At present, many places are promoting the construction of OPC communities. Previously, the “Shenzhen Action Plan for Building an AI OPC Entrepreneurship Ecosystem Leading Area (2026–2027)” was officially issued, proposing that by the end of 2027, more than 10 OPC communities with an area of no less than 10,000 square meters each will be established, gathering over 10,000 AI innovation and entrepreneurship talents, making Shenzhen the top choice for AI innovation and entrepreneurship nationwide.
So, what do OPC communities actually look like? On-site investigation by the reporter found that OPC communities are quite different in style from traditional, busy office buildings.
At π Creative Space in Yuehai City, Luohu, Shenzhen, a single workstation might be a company itself. Entrepreneurs communicate with each other, and the relaxed atmosphere is completely different from traditional office areas. It is understood that the first batch of eight companies has already moved into π Creative Space, with over ten more interested in joining. The focus is on AI marketing, embodied robots, and other fields. Liu Wenhui, the person in charge of π Creative Space, told the reporter that currently, eligible companies can rent space for free.

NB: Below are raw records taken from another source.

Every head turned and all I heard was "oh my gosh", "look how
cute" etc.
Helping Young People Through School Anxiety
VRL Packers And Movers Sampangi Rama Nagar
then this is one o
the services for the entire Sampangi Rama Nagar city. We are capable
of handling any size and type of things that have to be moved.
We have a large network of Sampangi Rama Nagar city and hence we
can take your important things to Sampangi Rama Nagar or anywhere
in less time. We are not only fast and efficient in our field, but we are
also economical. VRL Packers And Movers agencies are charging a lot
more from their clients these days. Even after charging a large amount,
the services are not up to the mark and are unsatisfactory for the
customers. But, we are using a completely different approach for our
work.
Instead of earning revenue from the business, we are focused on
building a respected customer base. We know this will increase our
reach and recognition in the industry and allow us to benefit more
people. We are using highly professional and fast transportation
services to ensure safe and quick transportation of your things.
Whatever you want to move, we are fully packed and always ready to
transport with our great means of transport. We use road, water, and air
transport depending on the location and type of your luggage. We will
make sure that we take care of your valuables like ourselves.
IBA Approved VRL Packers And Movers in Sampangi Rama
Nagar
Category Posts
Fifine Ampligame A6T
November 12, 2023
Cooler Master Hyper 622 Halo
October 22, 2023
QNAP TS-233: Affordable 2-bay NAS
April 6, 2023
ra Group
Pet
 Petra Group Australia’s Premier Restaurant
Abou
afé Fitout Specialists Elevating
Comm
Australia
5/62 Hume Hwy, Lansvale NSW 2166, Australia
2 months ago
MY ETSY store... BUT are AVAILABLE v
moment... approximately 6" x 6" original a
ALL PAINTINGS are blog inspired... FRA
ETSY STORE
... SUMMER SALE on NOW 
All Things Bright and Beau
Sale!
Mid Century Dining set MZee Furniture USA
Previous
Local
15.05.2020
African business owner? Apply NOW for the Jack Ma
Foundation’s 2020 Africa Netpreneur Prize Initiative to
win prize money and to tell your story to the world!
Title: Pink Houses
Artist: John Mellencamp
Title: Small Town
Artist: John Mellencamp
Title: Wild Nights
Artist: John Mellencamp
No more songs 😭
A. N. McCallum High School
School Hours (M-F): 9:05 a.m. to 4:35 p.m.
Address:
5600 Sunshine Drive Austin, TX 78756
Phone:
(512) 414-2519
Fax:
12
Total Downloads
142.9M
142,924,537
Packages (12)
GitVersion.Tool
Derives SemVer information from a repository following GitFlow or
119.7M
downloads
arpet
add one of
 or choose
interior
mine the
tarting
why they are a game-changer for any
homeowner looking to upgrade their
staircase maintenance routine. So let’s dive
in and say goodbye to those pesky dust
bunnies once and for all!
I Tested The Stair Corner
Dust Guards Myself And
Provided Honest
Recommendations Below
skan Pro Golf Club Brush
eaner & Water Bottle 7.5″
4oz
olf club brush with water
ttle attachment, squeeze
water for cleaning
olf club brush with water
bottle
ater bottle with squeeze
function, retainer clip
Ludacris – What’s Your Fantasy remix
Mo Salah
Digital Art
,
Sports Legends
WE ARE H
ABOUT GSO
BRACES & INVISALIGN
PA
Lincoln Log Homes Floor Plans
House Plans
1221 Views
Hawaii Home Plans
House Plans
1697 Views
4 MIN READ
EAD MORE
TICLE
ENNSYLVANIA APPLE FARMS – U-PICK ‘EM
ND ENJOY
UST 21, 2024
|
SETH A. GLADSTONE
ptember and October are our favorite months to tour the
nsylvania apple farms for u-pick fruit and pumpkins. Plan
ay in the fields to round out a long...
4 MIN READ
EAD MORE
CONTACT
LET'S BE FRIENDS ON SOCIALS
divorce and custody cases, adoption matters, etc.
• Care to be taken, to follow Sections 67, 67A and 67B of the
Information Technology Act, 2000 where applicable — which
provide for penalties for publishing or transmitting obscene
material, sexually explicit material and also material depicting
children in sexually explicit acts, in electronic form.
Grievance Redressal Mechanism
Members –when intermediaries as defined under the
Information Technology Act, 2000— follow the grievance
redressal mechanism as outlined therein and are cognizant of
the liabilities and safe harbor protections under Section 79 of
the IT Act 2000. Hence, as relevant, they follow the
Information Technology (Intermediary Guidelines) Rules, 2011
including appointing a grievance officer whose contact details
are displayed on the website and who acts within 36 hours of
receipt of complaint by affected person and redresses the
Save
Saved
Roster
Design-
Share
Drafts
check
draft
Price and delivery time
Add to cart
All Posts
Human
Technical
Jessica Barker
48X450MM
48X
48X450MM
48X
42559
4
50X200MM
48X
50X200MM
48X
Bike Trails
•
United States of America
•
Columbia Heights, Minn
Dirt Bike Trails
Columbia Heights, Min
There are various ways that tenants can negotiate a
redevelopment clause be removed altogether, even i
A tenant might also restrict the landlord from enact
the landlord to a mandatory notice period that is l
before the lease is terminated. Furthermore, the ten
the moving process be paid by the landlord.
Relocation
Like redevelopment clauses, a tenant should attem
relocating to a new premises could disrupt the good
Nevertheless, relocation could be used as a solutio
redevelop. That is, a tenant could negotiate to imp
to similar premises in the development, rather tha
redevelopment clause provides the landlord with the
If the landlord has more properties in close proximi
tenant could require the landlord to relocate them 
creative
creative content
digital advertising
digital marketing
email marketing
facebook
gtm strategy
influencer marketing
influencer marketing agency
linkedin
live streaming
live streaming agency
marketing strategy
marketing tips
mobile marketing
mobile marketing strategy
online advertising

In several OPC communities in Futian and Nanshan districts, Shenzhen, some are renting out workstations to entrepreneurs. The monthly rent for some OPC workstations ranges mostly between 600 and 1,000 yuan. Some of these OPC communities are converted from old industrial parks, while others are located within traditional commercial office buildings. Unlike traditional office leasing, community operators also hold activities such as industry matchmaking and technical exchanges, rather than merely providing physical office space.
The rise of OPC communities inevitably brings to mind shared offices. According to Zhang Xiaoduan, Deputy Dean of Centaline Research Institute, shared offices mainly focus on flexible working needs of small and micro enterprises or companies covering multiple regions, emphasizing space flexibility, community services, and value-added services for enterprises. OPC communities tend to target small-scale startups, with similar requirements for space and lease flexibility and cost control. Additionally, tech-heavy and AI-focused OPC communities emphasize resource integration and ecological collaboration, enabling individuals or core entrepreneurs to quickly access supply chain support and related integrated services. Therefore, ultra-low costs, industrial clusters, computing power support, and policy assistance are key elements that differentiate OPC communities from shared offices.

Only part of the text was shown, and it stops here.